Sozial gerechte Politik? Ungeimpfte müssen Testkosten selber zahlen – und anteilig auch die Impf-Milliarden

Geimpfte Steuerzahler sollen keine Corona-Tests mehr mitfinanzieren müssen, deshalb sollen die Tests kostenpflichtig werden. Wer nicht geimpft werden will, muss aber dennoch die Milliarden für Impfdosen mitfinanzieren.
Von 18. August 2021

Ab dem 23. August gelten die neuen 3G-Corona-Regeln laut Bund-Länder-Beschluss. Ungeimpft und ungetestet darf man dann nicht mehr als Besucher in Krankenhäuser und Altenheime hinein, darf keine Veranstaltungen und Feste in Innenräumen besuchen, in Gaststuben essen, ins Fitnessstudio oder in eine Schwimmhalle gehen. Auch der Friseurbesuch ist nur noch mit aktuell gültigem Test möglich, wenn ein Bundesbürger nicht geimpft ist.

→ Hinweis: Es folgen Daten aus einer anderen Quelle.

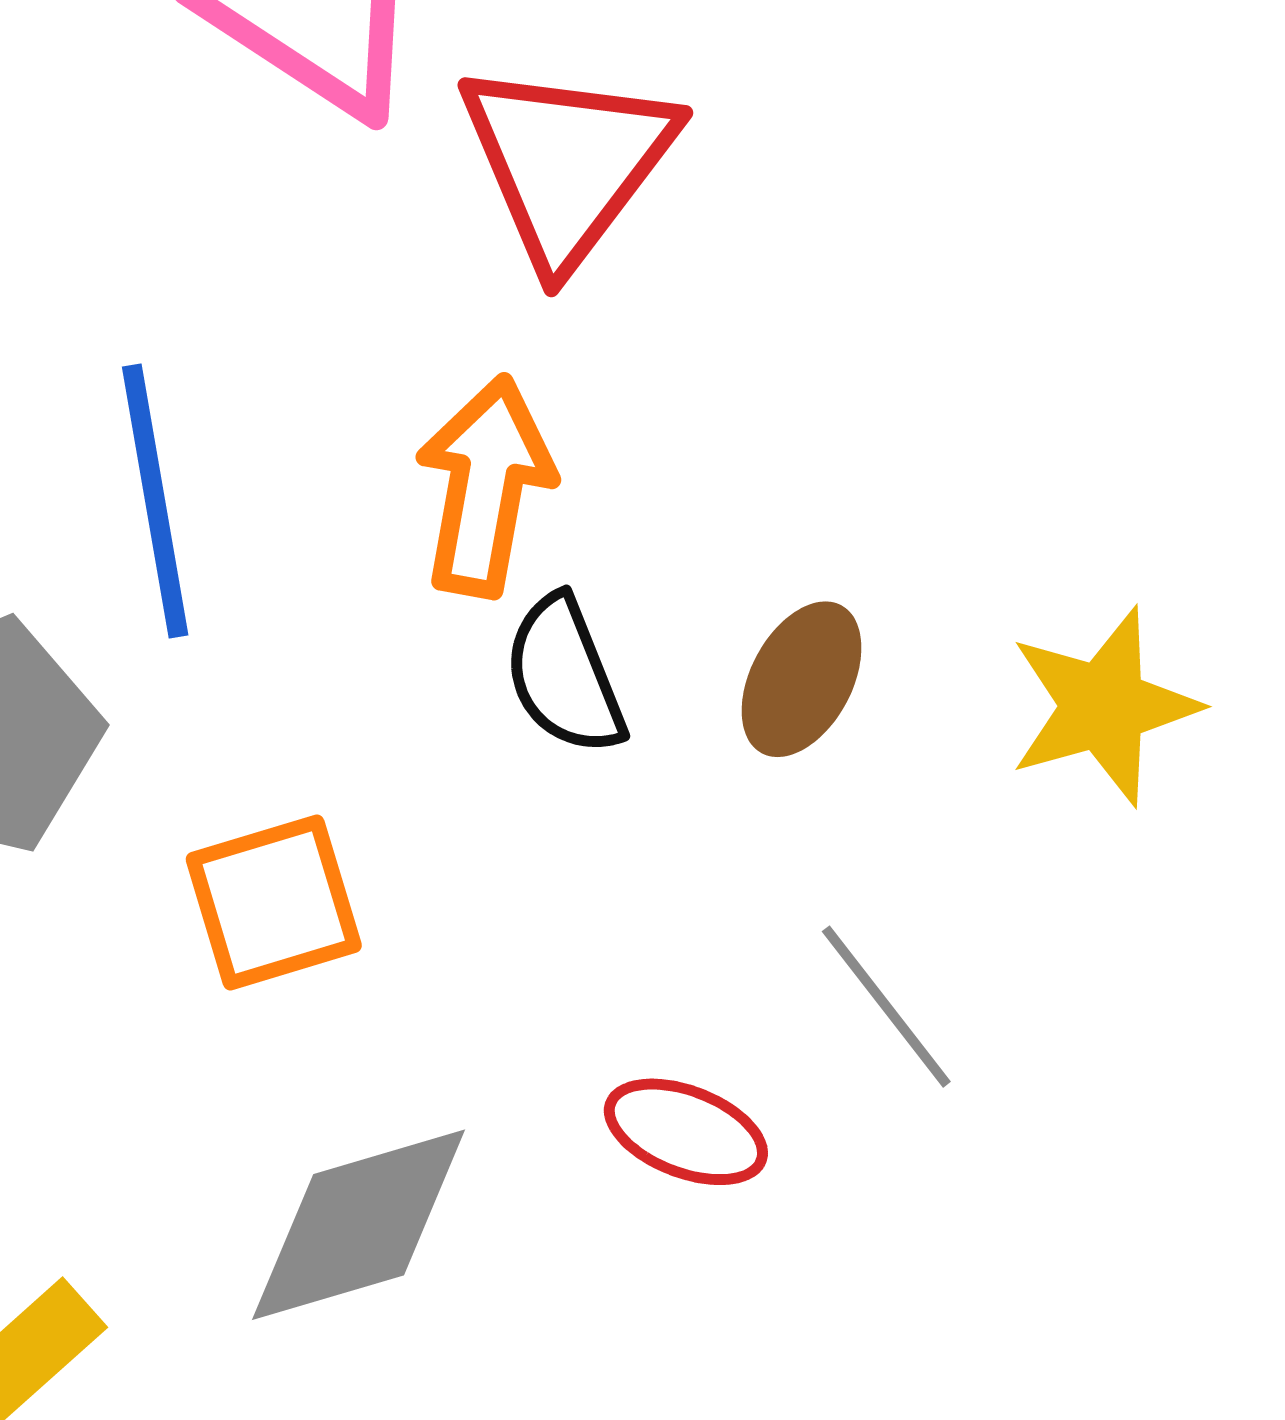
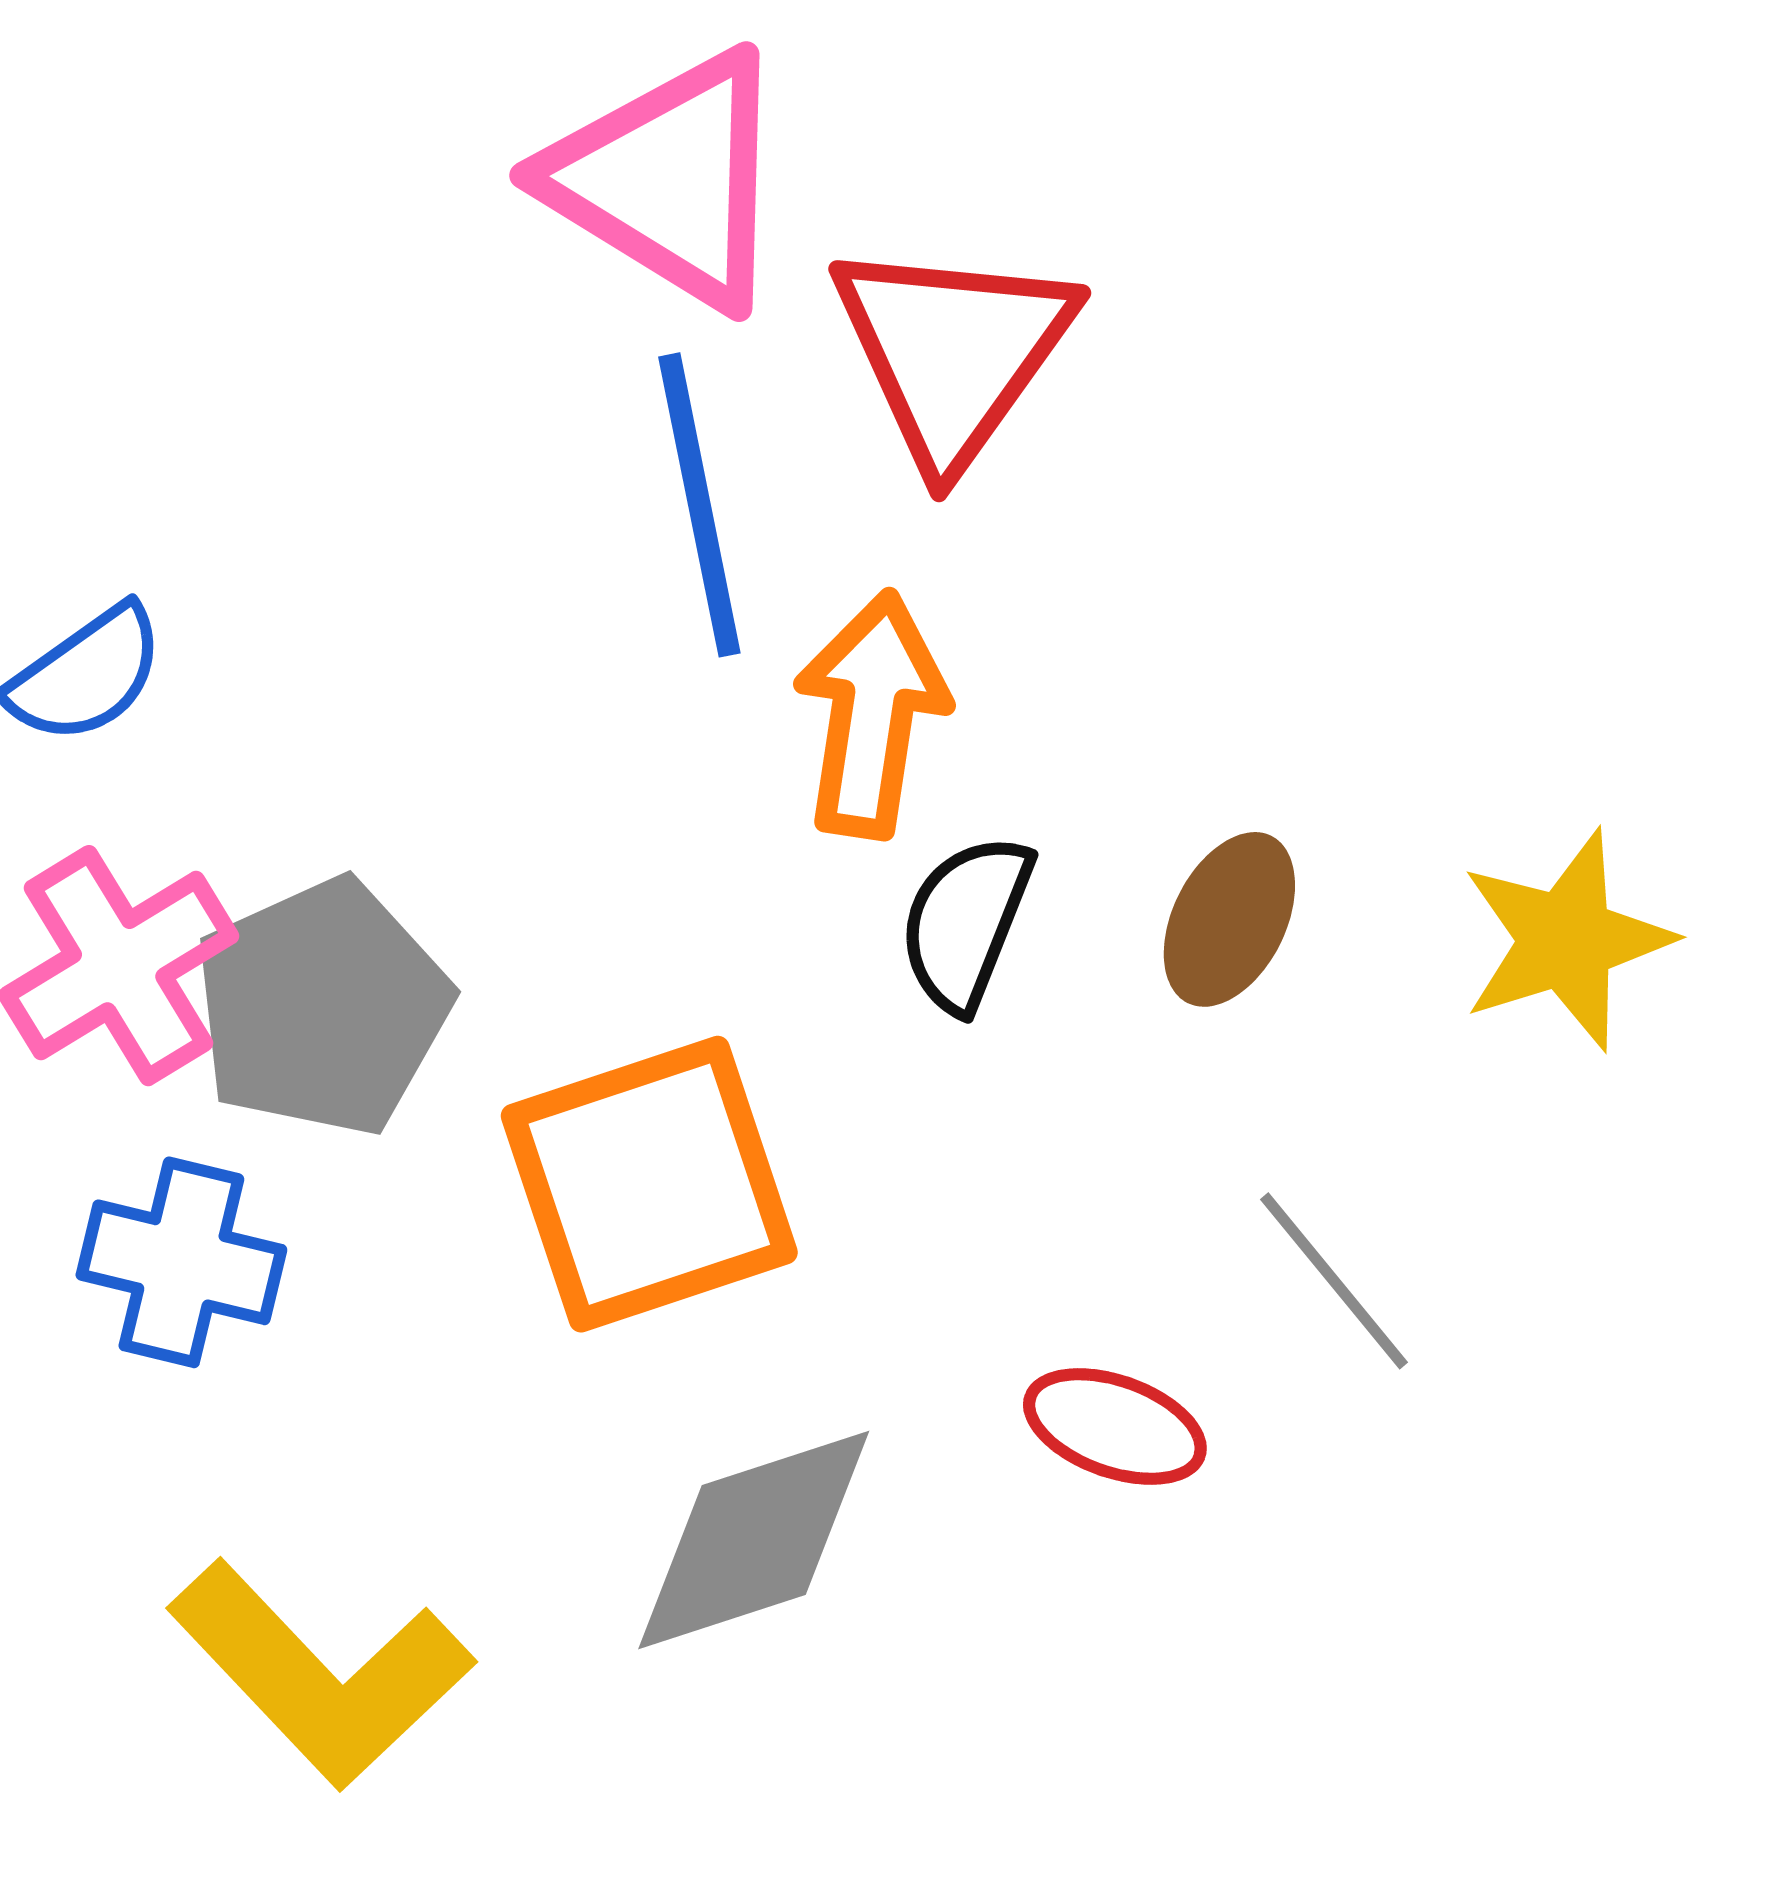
blue line: (155, 501) -> (699, 505), moved
black semicircle: (565, 675) -> (966, 923), turned 45
orange square: (274, 902) -> (649, 1184), size x1.5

Und weil die Tests, wie auch die Impfungen, von der Pharma-Industrie nicht kostenlos bereitgestellt werden, zahlte bislang der Staat aus dem von allen Steuerzahlern gemeinsam mitfinanzierten Haushalt die Kosten. Doch damit soll ab dem 11. Oktober Schluss sein, zumindest für die Tests. Die hätten zwar einen guten Beitrag zum Durchbrechen der dritten Welle der Pandemie geleistet, aber: „Da mittlerweile allen Bürgerinnen und Bürgern ein unmittelbares Impfangebot gemacht werden kann, ist allerdings eine dauerhafte Übernahme der Kosten für alle Tests durch den Bund und damit den Steuerzahler nicht angezeigt“, verkündete am 10. August die Bundesregierung.

Was sozial gerecht ist, sehen die Parteien unterschiedlich

Der Ministerkonferenz-Beschluss wird von den Parteien unterschiedlich aufgenommen. Während SPD, CDU und Grüne das ganze Vorhaben begrüßen, äußern sich FDP, AfD und Linke kritisch dazu.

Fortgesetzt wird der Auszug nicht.